This marketing brochure provides a unique glimpse of the Curtiss Goshawk. Not only does it provide a good overview of the design, but it also suggests how the manufacturer saw this airplane's advantages.
I have converted much of this brochure to text in the interest of conserving filespace and bandwidth. The pictures credited to Pete Peck on the main Goshawk page were a part of this brochure. The pictures were 8x10 and preceded the text. The 3-view was the final page of this brochure.
This brochure was given to Pete Peck's father, who was a Navy pilot, when he arrived at the Curtiss factory to pick up a Goshawk. My sincere thanks go to Pete Peck for lending me this brochure.
The Curtiss F11C-2 is a single seat tapered wing sesquiplane representing the very advanced development of the Curtiss "Hawk", a basic type which has proven highly satisfactory through a long period of years in Naval Aviation. As a combined fighter and dive bomber it possesses both performance characterisitics and the ability to carry and deliver a heavy bomb which we believe the Fleet will find to be exceptional. The airplane may be flown under any of the following conditions of loading:
1. Normal fighter. (Total fuel 94 gallons - Gross weight 4078 pounds)
2. Overload fighter where the normal fighter load is augmented by the auxiliary tank. (Total fuel 146 gallons - Gross weight 4460 pounds)
3. 500-pound dive bomber. (Total fuel 94 gallons - Gross weight 4596 pounds)
4. 116-pound dive bomber where two 116-pound bombs are carried one under each lower wing. (Total fuel 94 gallons - Gross weight 4326 pounds)
5. Overload 116-pound dive bomber where the auxiliary tank is carried in addition to the bomb load. (Total fuel 146 gallons - Gross weight 4713 pounds.)
(It should be noted that the design weight of the F11C-2 is 4500 pounds and that at or below this weight the airplane is unrestricted in maneuvers.
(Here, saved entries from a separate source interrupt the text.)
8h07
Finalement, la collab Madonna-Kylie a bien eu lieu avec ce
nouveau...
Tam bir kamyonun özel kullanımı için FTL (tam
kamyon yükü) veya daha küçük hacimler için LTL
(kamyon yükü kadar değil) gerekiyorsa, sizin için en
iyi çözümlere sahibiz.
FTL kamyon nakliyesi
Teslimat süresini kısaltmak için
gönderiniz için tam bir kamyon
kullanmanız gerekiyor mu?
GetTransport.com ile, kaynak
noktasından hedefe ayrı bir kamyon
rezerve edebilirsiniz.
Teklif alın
Therefore in the loadings listed under "3" and "5" above it is partially restricted until sufficient fuel and oil have been consumed to reduce the gross weight to this figure which ammounts to 16 gallons in the first case and 34 gallons in the second.)
The high speed of the F11C-2 is 202 miles per hour at 8000 feet; which shows a substantial increase over other existing types. With this high speed and a total fuel capacity of 146 gallons it is evident that an unusually long range may be obtained.
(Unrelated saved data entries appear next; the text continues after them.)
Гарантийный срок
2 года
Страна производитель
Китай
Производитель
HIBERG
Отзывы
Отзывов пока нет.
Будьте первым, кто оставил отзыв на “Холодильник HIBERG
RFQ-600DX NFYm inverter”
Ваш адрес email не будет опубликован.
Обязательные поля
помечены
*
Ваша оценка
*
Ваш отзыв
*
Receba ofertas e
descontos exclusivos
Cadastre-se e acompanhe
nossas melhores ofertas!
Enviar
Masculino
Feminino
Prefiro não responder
The Cyclone develops its maximum horsepower at a slow engine speed, which feature considerably enhances propeller efficiency. The wing cellule incorporates a high lift section, tapered in plan form, tending also to produce high efficiency. These factors contribute materially to takeoff and climb characterisitcs and at the same time conduce to a reasonably slow landing speed and a short radius of turn and furthermore make the F11C-2 a very desireable combat airplane.
It should be pointed out that the demonstration of the F11C-2 before the Trial Board both as a fighter and as a bomber consisted of every normal maneuver including spins of 10 turns as a fighter and 2 turns as a bomber. The execution of all maneuvers is considered to be entirely satisfactory and recovery from each spin may be effected in one turn.
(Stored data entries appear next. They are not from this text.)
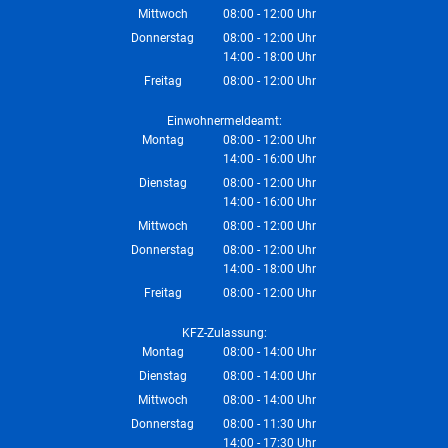
Von 14:00 bis 16:00 Uhr
Mittwoch
08:00
-
12:00
Uhr
Von 08:00 bis 12:00 Uhr
Donnerstag
08:00
-
12:00
Uhr
14:00
-
18:00
Von 08:00 bis 12:00 Uhr
Uhr
Von 14:00 bis 18:00 Uhr
Freitag
08:00
-
12:00
Uhr
Von 08:00 bis 12:00 Uhr
Einwohnermeldeamt:
Montag
08:00
-
12:00
Uhr
14:00
-
16:00
Von 08:00 bis 12:00 Uhr
Uhr
Von 14:00 bis 16:00 Uhr
Dienstag
08:00
-
12:00
Uhr
14:00
-
16:00
Von 08:00 bis 12:00 Uhr
Uhr
Von 14:00 bis 16:00 Uhr
Mittwoch
08:00
-
12:00
Uhr
Von 08:00 bis 12:00 Uhr
Donnerstag
08:00
-
12:00
Uhr
14:00
-
18:00
Von 08:00 bis 12:00 Uhr
Uhr
Von 14:00 bis 18:00 Uhr
Freitag
08:00
-
12:00
Uhr
Von 08:00 bis 12:00 Uhr
KFZ-Zulassung:
Montag
08:00
-
14:00
Uhr
Von 08:00 bis 14:00 Uhr
Dienstag
08:00
-
14:00
Uhr
Von 08:00 bis 14:00 Uhr
Mittwoch
08:00
-
14:00
Uhr
Von 08:00 bis 14:00 Uhr
Donnerstag
08:00
-
11:30
Uhr
14:00
-
17:30
Von 08:00 bis 11:30 Uhr
Uhr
The diving tests were very comprehensive and were all conducted with the airplane loaded as a bomber. Many preliminary dives of varying length with varying degrees of pullouts were included leading up to the six vertical dives to terminal velocity with high acceleration pullouts. The latter were for a length of 10,000 feet each from the start of the dive to the start of the pullout where velocities greater than 360 miles per hour were recorded. Accelerations of 10g were developed in the pullouts which exceeded even the maxiumum demonstration requirements. The ruggedness and strength of the airplane have been well demonstrated and deserve the complete confidence of all pilots flying it.
The Curtiss "Hawk" has always had the reputation of possessing excellent flying characteristics, however, these have been still further improved in the F11C-2. Very compreshensive studies of centre of gravity locations, control, and stability have been made.
All variable itmes of useful load including the fixed fuel tanks, auxiliary tank, bombs and ammunition are located very near the centre of gravity. Its movement is therefore negligible under any condition of loading thus permitting practically constant flying characteristics.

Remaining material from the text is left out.